• _Aim of the task_
Each record needs to be transcribed word for word, though without its pictures.
******************************
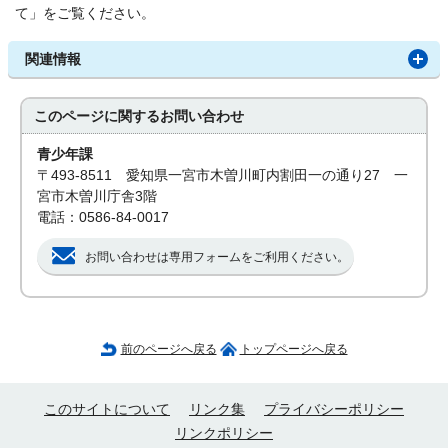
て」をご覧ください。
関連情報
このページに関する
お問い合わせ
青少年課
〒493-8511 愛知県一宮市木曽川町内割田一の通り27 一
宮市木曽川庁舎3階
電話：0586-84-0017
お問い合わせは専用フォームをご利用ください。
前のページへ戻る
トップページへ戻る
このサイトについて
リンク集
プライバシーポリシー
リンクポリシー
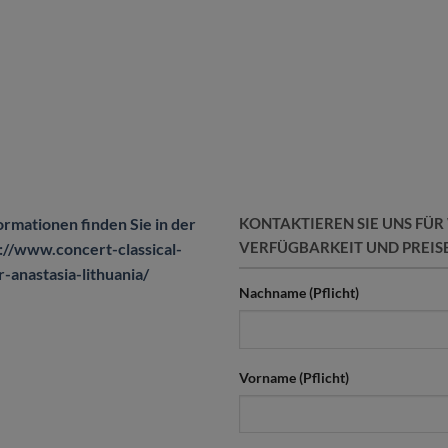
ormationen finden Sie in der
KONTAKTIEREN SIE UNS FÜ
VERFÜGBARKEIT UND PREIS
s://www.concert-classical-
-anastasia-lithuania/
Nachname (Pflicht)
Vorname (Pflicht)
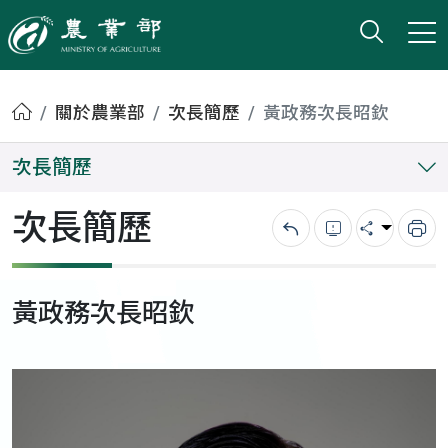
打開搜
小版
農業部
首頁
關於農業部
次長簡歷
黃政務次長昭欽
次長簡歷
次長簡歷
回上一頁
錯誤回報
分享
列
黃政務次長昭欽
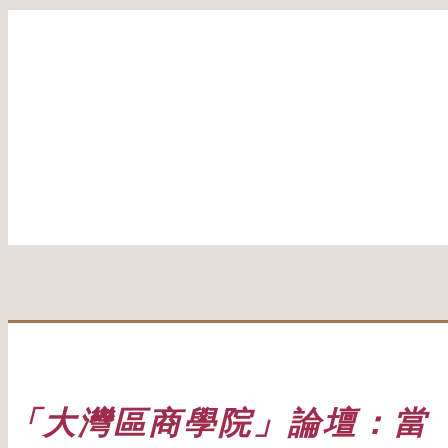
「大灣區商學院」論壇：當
******************************
• _Task solution_
て」をご覧ください。
関連情報
このページに関する
お問い合わせ
青少年課
〒493-8511 愛知県一宮市木曽川町内割田一の通り27 一
宮市木曽川庁舎3階
電話：0586-84-0017
お問い合わせは専用フォームをご利用ください。
前のページへ戻る
トップページへ戻る
このサイトについて
リンク集
プライバシーポリシー
リンクポリシー
ormationen finden Sie in der
KONTAKTIEREN SIE UNS FÜ
VERFÜGBARKEIT UND PREIS
s://www.concert-classical-
-anastasia-lithuania/
Nachname (Pflicht)
Vorname (Pflicht)
打開搜
小版
農業部
首頁
關於農業部
次長簡歷
黃政務次長昭欽
次長簡歷
次長簡歷
回上一頁
錯誤回報
分享
列
黃政務次長昭欽
「大灣區商學院」論壇：當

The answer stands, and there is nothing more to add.